▸ EXERCISE PROMPT:
Scan the data below and give the number of lines that include the word "этого", with no other words.

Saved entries
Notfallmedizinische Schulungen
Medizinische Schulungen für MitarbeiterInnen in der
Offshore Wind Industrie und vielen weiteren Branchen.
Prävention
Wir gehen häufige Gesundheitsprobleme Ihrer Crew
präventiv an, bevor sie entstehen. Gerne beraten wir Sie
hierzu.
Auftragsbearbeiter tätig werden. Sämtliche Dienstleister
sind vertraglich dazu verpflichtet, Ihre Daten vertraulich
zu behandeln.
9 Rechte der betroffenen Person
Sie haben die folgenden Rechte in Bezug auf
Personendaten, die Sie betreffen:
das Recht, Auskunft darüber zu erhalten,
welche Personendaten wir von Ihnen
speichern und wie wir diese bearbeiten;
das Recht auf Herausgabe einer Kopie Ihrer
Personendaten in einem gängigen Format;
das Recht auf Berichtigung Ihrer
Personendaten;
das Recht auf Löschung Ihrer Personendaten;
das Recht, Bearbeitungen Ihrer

==

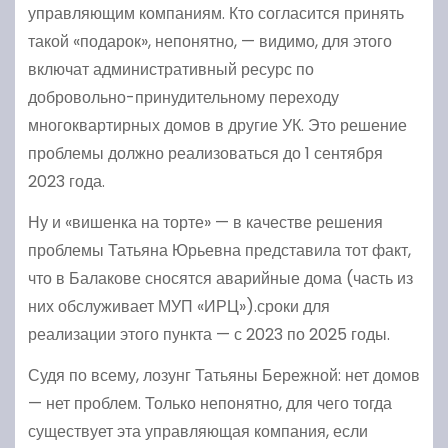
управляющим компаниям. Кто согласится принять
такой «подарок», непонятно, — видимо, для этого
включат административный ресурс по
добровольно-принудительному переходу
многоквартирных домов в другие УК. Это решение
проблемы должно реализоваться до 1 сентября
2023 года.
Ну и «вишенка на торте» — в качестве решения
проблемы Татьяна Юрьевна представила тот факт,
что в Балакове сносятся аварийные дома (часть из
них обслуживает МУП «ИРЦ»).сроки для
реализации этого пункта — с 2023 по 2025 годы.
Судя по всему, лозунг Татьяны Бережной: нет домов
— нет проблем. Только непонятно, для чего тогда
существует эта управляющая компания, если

---

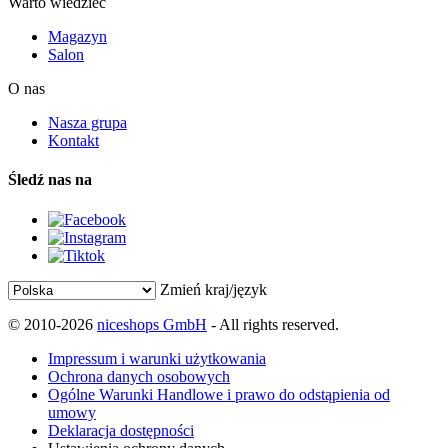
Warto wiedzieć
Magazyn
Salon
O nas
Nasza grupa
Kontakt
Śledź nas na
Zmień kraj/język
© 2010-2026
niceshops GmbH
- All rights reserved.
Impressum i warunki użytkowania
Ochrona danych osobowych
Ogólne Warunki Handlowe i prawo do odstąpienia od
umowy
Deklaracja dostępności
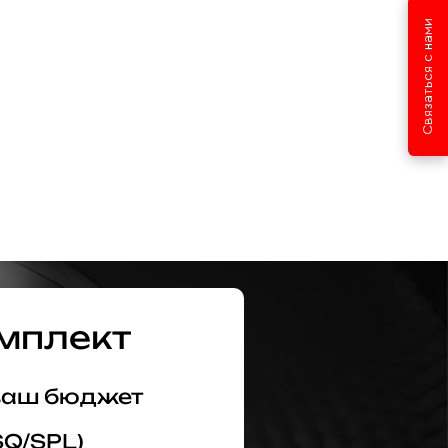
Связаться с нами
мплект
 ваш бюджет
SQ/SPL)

▸ RESPONSE TO THIS TASK:
2